🤖 AI Summary
To address the longstanding trade-off between inference speed and accuracy in large language models (LLMs), this paper introduces Jet-Nemotron—a hybrid attention architecture LLM built upon post-neural architecture search (PostNAS). Our method freezes the MLP weights of a pretrained model and performs efficient, targeted search exclusively over the attention structure. Key innovations include full-attention layer optimization, selective integration of linear attention modules, a novel attention block design, and hardware-aware hyperparameter tuning. Under strict accuracy preservation, Jet-Nemotron-2B matches or surpasses the performance of larger models—including Qwen3, Llama3.2, and MoE variants—on comprehensive benchmarks such as MMLU. It achieves a 53.6× improvement in generation throughput and a 6.1× speedup in the prefill phase. To our knowledge, this is the first work to simultaneously achieve high accuracy and high efficiency in LLM inference, marking a significant step toward practical deployment of performant LLMs.
📝 Abstract
We present Jet-Nemotron, a new family of hybrid-architecture language models, which matches or exceeds the accuracy of leading full-attention models while significantly improving generation throughput. Jet-Nemotron is developed using Post Neural Architecture Search (PostNAS), a novel neural architecture exploration pipeline that enables efficient model design.

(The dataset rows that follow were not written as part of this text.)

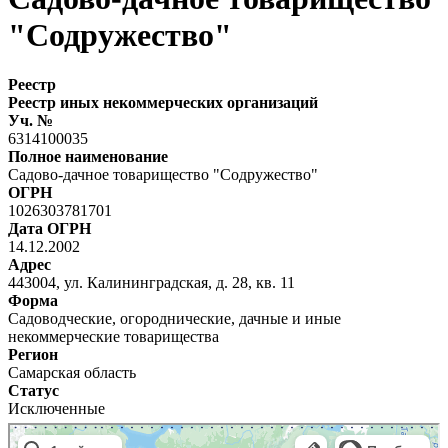
"Содружество"
Реестр
Реестр иных некоммерческих организаций
Уч. №
6314100035
Полное наименование
Садово-дачное товарищество "Содружество"
ОГРН
1026303781701
Дата ОГРН
14.12.2002
Адрес
443004, ул. Калининградская, д. 28, кв. 11
Форма
Садоводческие, огороднические, дачные и иные
некоммерческие товарищества
Регион
Самарская область
Статус
Исключенные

Unlike prior approaches, PostNAS begins with a pre-trained full-attention model and freezes its MLP weights, allowing efficient exploration of attention block designs. The pipeline includes four key components: (1) learning optimal full-attention layer placement and elimination, (2) linear attention block selection, (3) designing new attention blocks, and (4) performing hardware-aware hyperparameter search. Our Jet-Nemotron-2B model achieves comparable or superior accuracy to Qwen3, Qwen2.5, Gemma3, and Llama3.2 across a comprehensive suite of benchmarks while delivering up to 53.6x generation throughput speedup and 6.1x prefilling speedup. It also achieves higher accuracy on MMLU and MMLU-Pro than recent advanced MoE full-attention models, such as DeepSeek-V3-Small and Moonlight, despite their larger scale with 15B total and 2.2B activated parameters.